■ EXERCISE PROMPT: Each of the entries below is to be written out exactly, and the images skipped.

■ Saved entries:
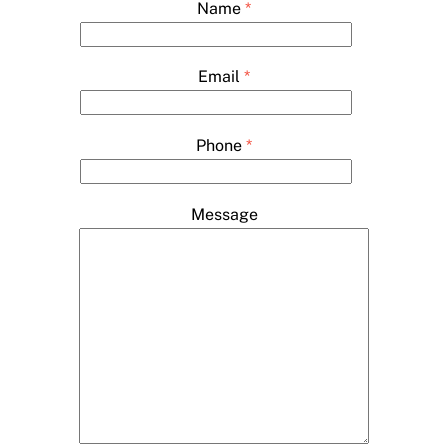
Name
*
Email
*
Phone
*
Message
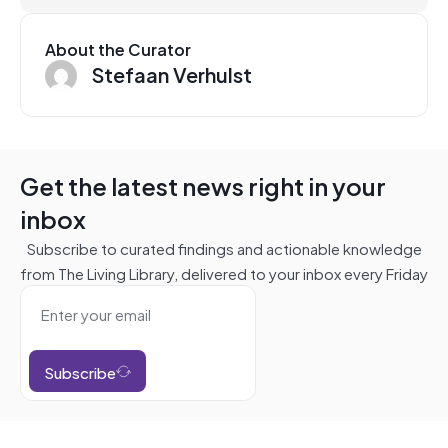
About the Curator
Stefaan Verhulst
Get the latest news right in your
inbox
Subscribe to curated findings and actionable knowledge
from The Living Library, delivered to your inbox every Friday
Subscribe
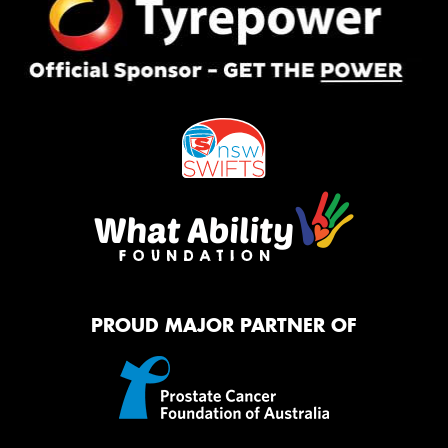
PROUD MAJOR PARTNER OF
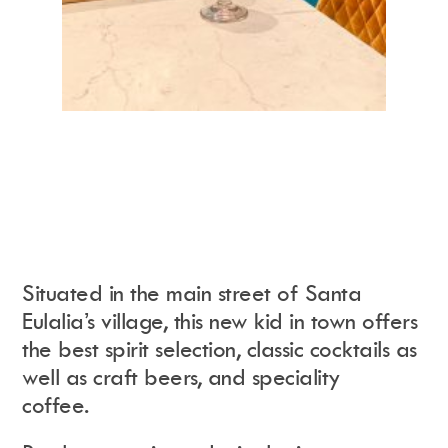
Situated in the main street of Santa
Eulalia’s village, this new kid in town offers
the best spirit selection, classic cocktails as
well as craft beers, and speciality
coffee.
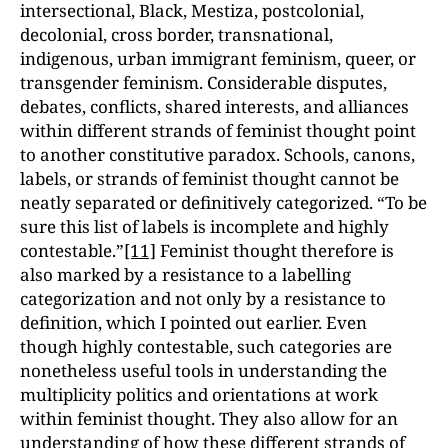
intersectional, Black, Mestiza, postcolonial,
decolonial, cross border, transnational,
indigenous, urban immigrant feminism, queer, or
transgender feminism. Considerable disputes,
debates, conflicts, shared interests, and alliances
within different strands of feminist thought point
to another constitutive paradox. Schools, canons,
labels, or strands of feminist thought cannot be
neatly separated or definitively categorized. “To be
sure this list of labels is incomplete and highly
contestable.”
[11]
Feminist thought therefore is
also marked by a resistance to a labelling
categorization and not only by a resistance to
definition, which I pointed out earlier. Even
though highly contestable, such categories are
nonetheless useful tools in understanding the
multiplicity politics and orientations at work
within feminist thought. They also allow for an
understanding of how these different strands of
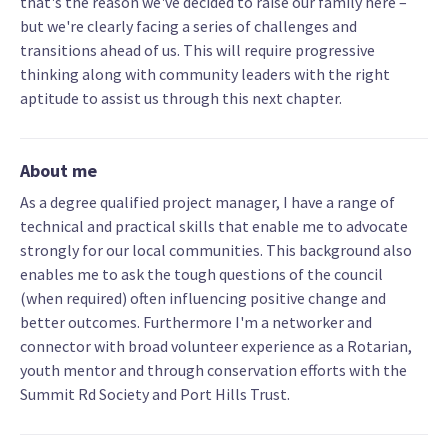
that's the reason we've decided to raise our family here –
but we're clearly facing a series of challenges and
transitions ahead of us. This will require progressive
thinking along with community leaders with the right
aptitude to assist us through this next chapter.
About me
As a degree qualified project manager, I have a range of
technical and practical skills that enable me to advocate
strongly for our local communities. This background also
enables me to ask the tough questions of the council
(when required) often influencing positive change and
better outcomes. Furthermore I'm a networker and
connector with broad volunteer experience as a Rotarian,
youth mentor and through conservation efforts with the
Summit Rd Society and Port Hills Trust.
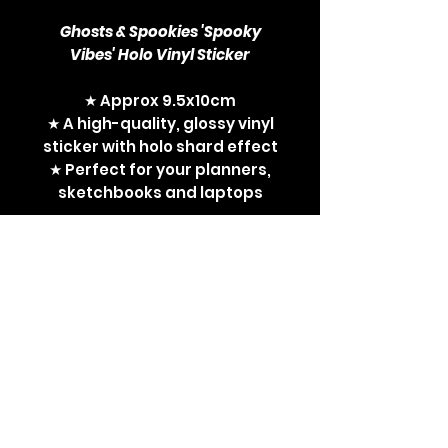
Ghosts & Spookies 'Spooky
Vibes' Holo Vinyl Sticker
★ Approx 9.5x10cm
★ A high-quality, glossy vinyl
sticker with holo shard effect
★ Perfect for your planners,
sketchbooks and laptops
pokemon, pocket monsters,
ghost pokemon, ghosts,
spooky pokemon, gengar,
mimikyu, pokemon fan, tcg,
tcg fan, tcg player, gifts for
tcg players, gifts for
pokemon fans, sticker, vinyl
sticker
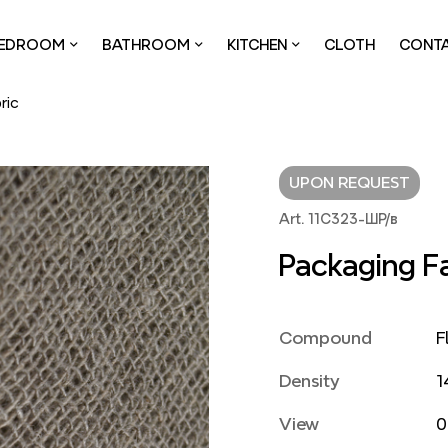
EDROOM
BATHROOM
KITCHEN
CLOTH
CONT
ric
UPON REQUEST
Art. 11С323-ШР/в
Packaging F
Compound
F
Density
1
View
0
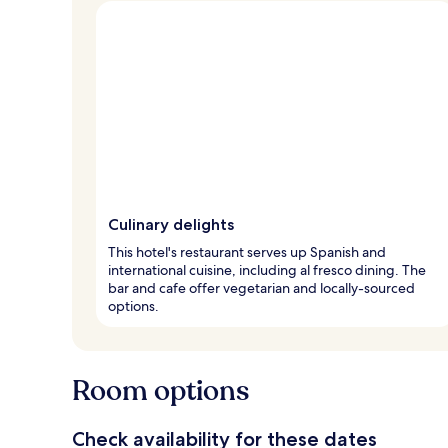
Culinary delights
This hotel's restaurant serves up Spanish and
international cuisine, including al fresco dining. The
bar and cafe offer vegetarian and locally-sourced
options.
Room options
Check availability for these dates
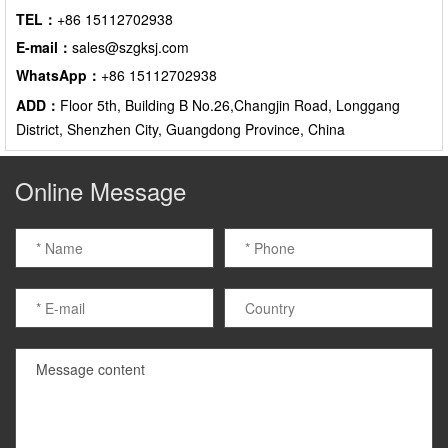
TEL：
+86 15112702938
E-mail：
sales@szgksj.com
WhatsApp：
+86 15112702938
ADD：
Floor 5th, Building B No.26,Changjin Road, Longgang
District, Shenzhen City, Guangdong Province, China
Online Message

■ ANSWER SECTION:
Name
*
Email
*
Phone
*
Message
About the Curator
Stefaan Verhulst
Get the latest news right in your
inbox
Subscribe to curated findings and actionable knowledge
from The Living Library, delivered to your inbox every Friday
Subscribe
PROUD MAJOR PARTNER OF
Situated in the main street of Santa
Eulalia’s village, this new kid in town offers
the best spirit selection, classic cocktails as
well as craft beers, and speciality
coffee.
intersectional, Black, Mestiza, postcolonial,
decolonial, cross border, transnational,
indigenous, urban immigrant feminism, queer, or
transgender feminism. Considerable disputes,
debates, conflicts, shared interests, and alliances
within different strands of feminist thought point
to another constitutive paradox. Schools, canons,
labels, or strands of feminist thought cannot be
neatly separated or definitively categorized. “To be
sure this list of labels is incomplete and highly
contestable.”
[11]
Feminist thought therefore is
also marked by a resistance to a labelling
categorization and not only by a resistance to
definition, which I pointed out earlier. Even
though highly contestable, such categories are
nonetheless useful tools in understanding the
multiplicity politics and orientations at work
within feminist thought. They also allow for an
understanding of how these different strands of
that's the reason we've decided to raise our family here –
but we're clearly facing a series of challenges and
transitions ahead of us. This will require progressive
thinking along with community leaders with the right
aptitude to assist us through this next chapter.
About me
As a degree qualified project manager, I have a range of
technical and practical skills that enable me to advocate
strongly for our local communities. This background also
enables me to ask the tough questions of the council
(when required) often influencing positive change and
better outcomes. Furthermore I'm a networker and
connector with broad volunteer experience as a Rotarian,
youth mentor and through conservation efforts with the
Summit Rd Society and Port Hills Trust.
Ghosts & Spookies 'Spooky
Vibes' Holo Vinyl Sticker
★ Approx 9.5x10cm
★ A high-quality, glossy vinyl
sticker with holo shard effect
★ Perfect for your planners,
sketchbooks and laptops
pokemon, pocket monsters,
ghost pokemon, ghosts,
spooky pokemon, gengar,
mimikyu, pokemon fan, tcg,
tcg fan, tcg player, gifts for
tcg players, gifts for
pokemon fans, sticker, vinyl
sticker
EDROOM
BATHROOM
KITCHEN
CLOTH
CONT
ric
UPON REQUEST
Art. 11С323-ШР/в
Packaging F
Compound
F
Density
1
View
0
Culinary delights
This hotel's restaurant serves up Spanish and
international cuisine, including al fresco dining. The
bar and cafe offer vegetarian and locally-sourced
options.
Room options
Check availability for these dates
TEL：
+86 15112702938
E-mail：
sales@szgksj.com
WhatsApp：
+86 15112702938
ADD：
Floor 5th, Building B No.26,Changjin Road, Longgang
District, Shenzhen City, Guangdong Province, China
Online Message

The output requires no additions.